_Exercise prompt_
Every line with the word "например" in it should be extracted from the data that follows.

==*==

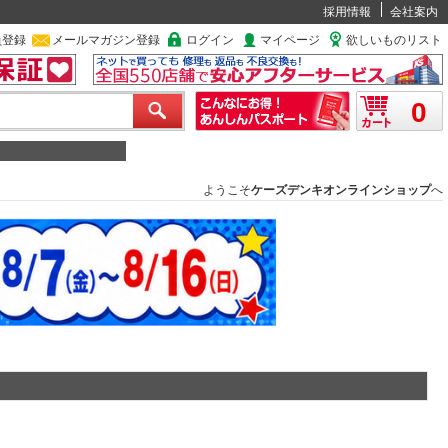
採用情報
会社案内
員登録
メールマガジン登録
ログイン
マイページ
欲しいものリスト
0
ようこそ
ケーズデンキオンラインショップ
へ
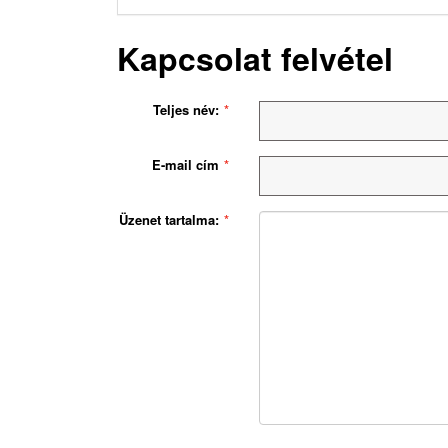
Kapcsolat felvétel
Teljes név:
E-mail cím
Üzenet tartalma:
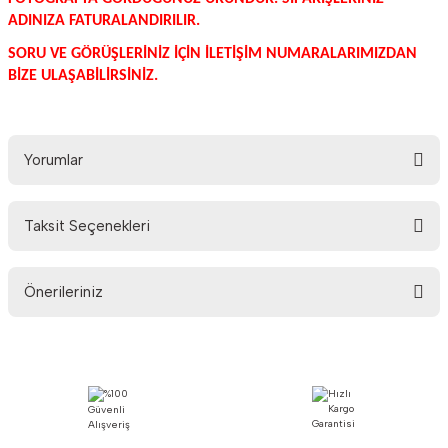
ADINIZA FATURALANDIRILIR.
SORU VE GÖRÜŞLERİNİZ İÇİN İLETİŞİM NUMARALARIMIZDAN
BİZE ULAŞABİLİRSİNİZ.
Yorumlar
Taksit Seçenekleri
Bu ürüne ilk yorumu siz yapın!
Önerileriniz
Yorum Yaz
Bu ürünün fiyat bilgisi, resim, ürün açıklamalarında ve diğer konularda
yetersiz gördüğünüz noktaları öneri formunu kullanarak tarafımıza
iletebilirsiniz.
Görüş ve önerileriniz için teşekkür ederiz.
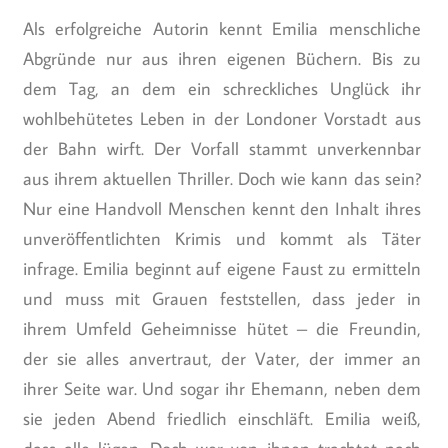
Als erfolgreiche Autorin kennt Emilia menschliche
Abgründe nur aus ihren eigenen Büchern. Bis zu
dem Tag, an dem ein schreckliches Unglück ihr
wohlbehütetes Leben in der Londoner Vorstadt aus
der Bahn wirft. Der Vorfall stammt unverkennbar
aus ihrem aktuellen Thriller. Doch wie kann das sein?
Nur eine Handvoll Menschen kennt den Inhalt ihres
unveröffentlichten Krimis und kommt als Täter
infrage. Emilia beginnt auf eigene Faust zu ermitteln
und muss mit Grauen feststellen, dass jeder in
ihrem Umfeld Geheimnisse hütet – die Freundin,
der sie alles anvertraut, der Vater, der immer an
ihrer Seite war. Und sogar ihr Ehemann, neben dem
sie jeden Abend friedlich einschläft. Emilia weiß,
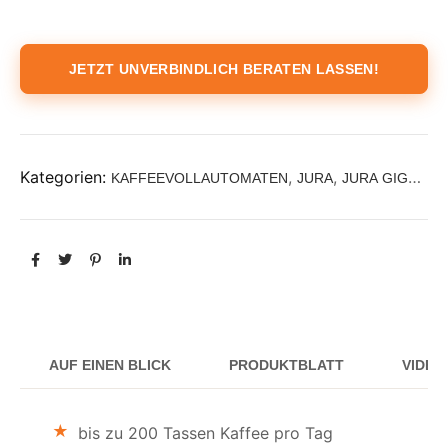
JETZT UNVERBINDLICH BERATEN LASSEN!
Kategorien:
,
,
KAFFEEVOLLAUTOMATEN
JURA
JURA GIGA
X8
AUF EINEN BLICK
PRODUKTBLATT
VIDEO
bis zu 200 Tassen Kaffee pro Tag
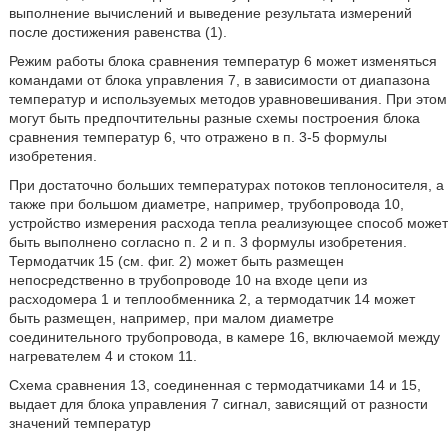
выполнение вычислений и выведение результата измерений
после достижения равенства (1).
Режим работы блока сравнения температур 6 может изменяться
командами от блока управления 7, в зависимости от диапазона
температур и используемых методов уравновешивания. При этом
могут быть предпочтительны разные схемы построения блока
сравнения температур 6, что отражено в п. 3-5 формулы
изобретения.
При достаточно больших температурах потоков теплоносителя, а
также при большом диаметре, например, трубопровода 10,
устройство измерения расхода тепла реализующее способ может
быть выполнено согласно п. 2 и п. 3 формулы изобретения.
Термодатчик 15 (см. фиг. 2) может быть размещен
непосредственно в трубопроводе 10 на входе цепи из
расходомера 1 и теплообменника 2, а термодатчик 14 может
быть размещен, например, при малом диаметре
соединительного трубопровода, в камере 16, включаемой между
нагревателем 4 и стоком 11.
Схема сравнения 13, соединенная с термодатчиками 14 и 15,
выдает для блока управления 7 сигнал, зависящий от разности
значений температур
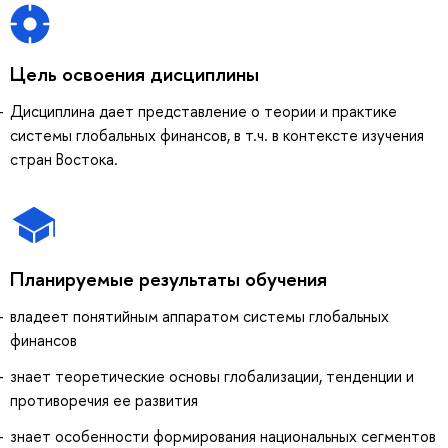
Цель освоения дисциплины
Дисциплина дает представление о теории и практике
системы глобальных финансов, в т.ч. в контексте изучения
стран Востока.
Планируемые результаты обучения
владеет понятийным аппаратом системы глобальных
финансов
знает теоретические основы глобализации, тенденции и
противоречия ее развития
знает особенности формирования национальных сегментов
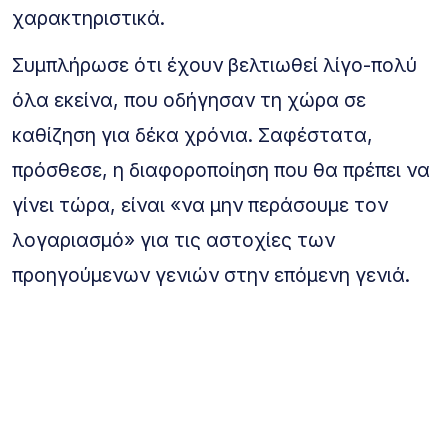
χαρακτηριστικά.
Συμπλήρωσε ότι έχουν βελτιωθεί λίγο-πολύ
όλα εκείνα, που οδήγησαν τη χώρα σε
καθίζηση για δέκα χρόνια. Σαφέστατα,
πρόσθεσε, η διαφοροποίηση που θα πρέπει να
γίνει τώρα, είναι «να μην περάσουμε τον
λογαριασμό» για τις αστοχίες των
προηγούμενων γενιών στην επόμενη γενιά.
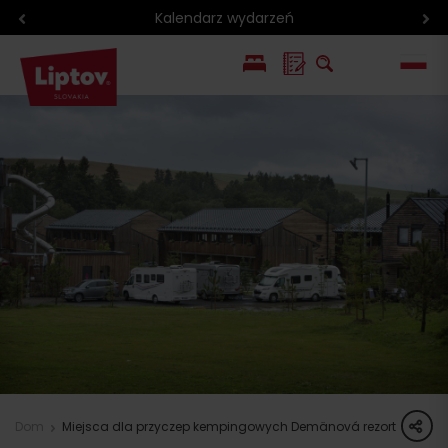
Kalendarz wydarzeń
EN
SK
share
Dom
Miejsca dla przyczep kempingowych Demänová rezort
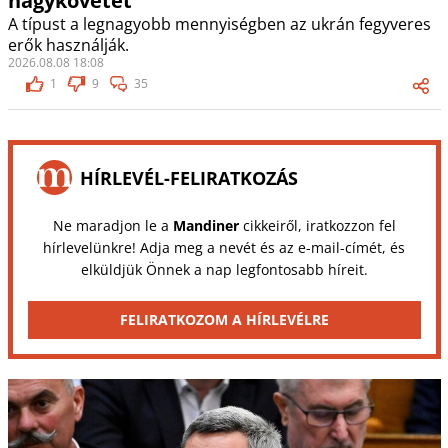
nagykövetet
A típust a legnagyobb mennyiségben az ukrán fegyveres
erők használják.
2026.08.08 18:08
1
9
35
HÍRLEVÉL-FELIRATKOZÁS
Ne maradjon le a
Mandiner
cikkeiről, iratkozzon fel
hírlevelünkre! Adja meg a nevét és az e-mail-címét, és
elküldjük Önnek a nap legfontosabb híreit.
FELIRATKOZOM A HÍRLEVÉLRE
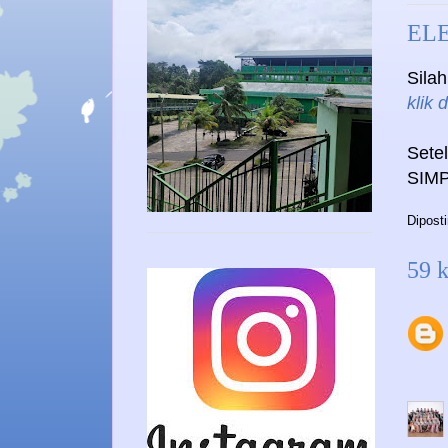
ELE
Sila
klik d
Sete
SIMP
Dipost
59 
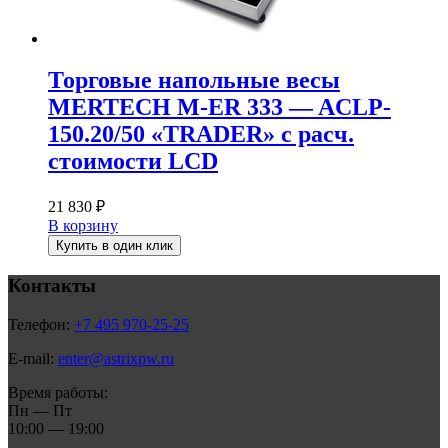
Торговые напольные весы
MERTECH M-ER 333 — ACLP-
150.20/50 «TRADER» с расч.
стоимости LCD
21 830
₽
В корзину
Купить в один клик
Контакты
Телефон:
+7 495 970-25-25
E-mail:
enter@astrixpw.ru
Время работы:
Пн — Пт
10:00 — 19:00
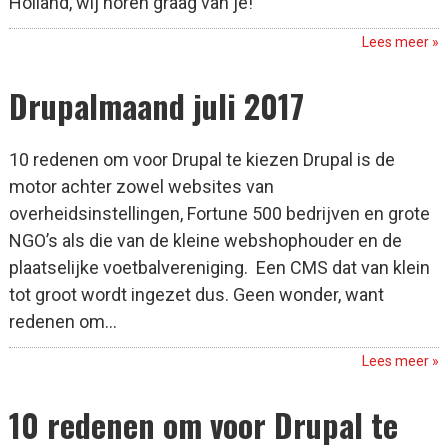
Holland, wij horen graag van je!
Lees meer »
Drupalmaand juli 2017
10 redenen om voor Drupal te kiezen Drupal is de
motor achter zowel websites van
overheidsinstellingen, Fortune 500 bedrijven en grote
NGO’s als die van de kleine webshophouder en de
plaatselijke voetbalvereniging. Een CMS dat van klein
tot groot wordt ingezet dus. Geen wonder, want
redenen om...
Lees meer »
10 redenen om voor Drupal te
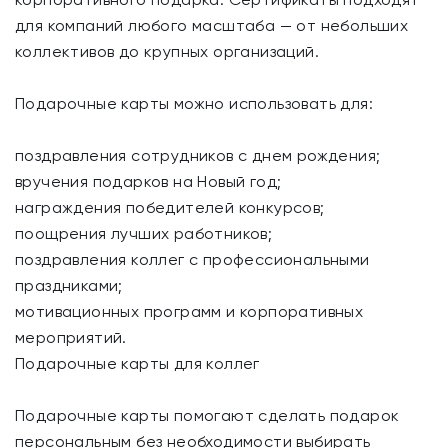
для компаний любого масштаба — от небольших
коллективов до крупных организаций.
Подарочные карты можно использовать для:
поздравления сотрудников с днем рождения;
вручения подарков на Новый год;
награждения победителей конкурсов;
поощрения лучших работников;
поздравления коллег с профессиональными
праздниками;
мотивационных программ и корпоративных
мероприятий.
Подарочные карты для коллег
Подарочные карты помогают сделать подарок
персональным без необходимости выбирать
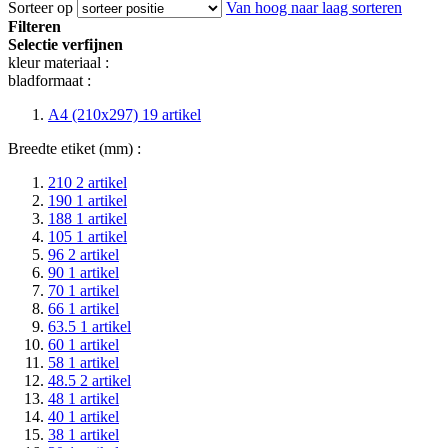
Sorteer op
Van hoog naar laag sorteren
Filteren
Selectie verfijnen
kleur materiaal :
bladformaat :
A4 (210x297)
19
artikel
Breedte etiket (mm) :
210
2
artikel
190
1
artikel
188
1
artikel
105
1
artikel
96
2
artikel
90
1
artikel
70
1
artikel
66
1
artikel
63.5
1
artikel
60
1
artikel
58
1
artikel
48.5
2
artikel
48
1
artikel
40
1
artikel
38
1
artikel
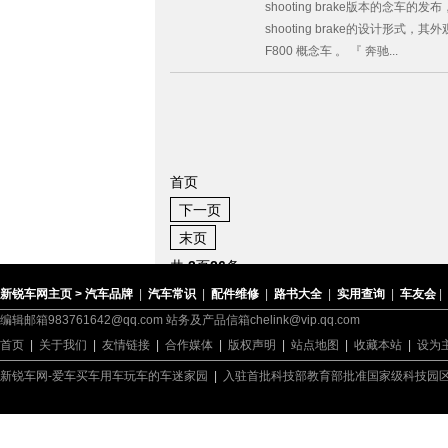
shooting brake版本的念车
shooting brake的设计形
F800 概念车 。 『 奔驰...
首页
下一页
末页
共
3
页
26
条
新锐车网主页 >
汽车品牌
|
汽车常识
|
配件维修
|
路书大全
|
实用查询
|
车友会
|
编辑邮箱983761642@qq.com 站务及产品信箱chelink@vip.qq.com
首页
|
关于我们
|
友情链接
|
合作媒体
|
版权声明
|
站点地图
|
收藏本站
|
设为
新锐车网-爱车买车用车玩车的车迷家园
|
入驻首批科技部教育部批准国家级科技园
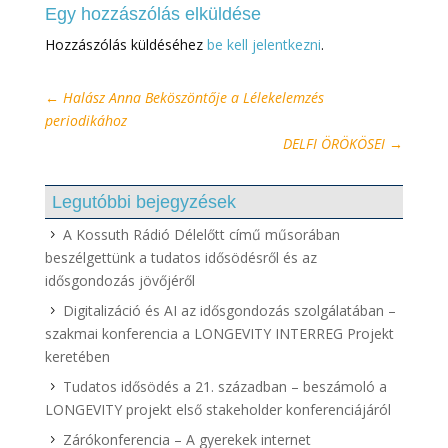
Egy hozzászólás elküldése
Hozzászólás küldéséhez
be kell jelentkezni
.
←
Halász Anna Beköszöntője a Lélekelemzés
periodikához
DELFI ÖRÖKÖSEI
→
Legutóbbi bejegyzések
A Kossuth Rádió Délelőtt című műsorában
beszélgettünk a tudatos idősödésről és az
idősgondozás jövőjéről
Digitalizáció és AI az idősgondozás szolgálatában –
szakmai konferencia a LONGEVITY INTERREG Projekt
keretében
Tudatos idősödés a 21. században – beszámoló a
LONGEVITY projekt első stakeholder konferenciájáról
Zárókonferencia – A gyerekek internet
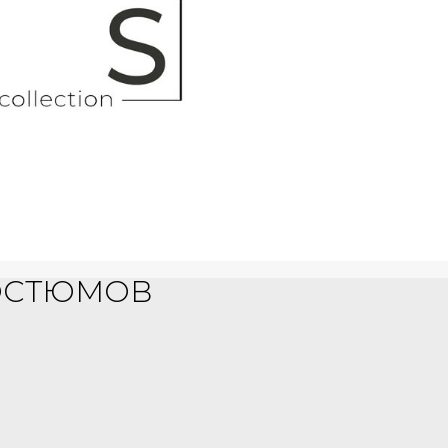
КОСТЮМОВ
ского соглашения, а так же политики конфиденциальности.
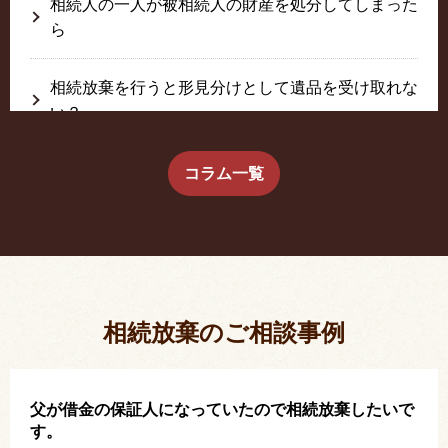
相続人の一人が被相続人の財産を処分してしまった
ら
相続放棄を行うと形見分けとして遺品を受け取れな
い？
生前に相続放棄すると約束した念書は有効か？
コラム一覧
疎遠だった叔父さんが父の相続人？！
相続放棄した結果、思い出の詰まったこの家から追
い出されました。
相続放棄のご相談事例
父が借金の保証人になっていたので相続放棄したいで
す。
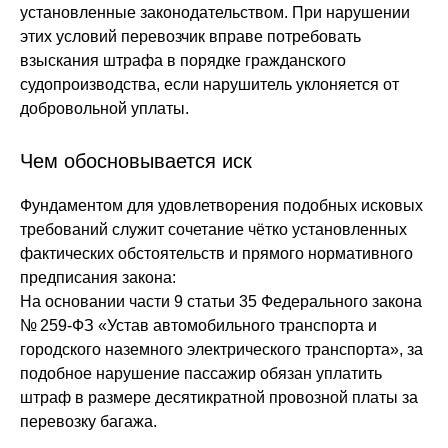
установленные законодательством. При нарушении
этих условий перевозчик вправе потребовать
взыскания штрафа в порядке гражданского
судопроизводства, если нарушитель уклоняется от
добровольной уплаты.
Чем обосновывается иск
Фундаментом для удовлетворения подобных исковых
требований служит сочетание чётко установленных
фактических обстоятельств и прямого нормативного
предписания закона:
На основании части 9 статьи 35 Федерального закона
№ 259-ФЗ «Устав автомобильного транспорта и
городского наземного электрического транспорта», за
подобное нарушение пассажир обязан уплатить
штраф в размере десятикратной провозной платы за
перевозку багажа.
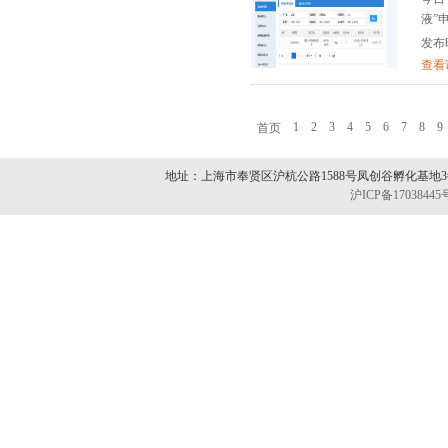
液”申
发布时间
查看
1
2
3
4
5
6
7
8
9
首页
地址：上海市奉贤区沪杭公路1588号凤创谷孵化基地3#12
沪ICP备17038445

==*==

_Answer space_
также при большом диаметре, например, трубопровода 10,
быть размещен, например, при малом диаметре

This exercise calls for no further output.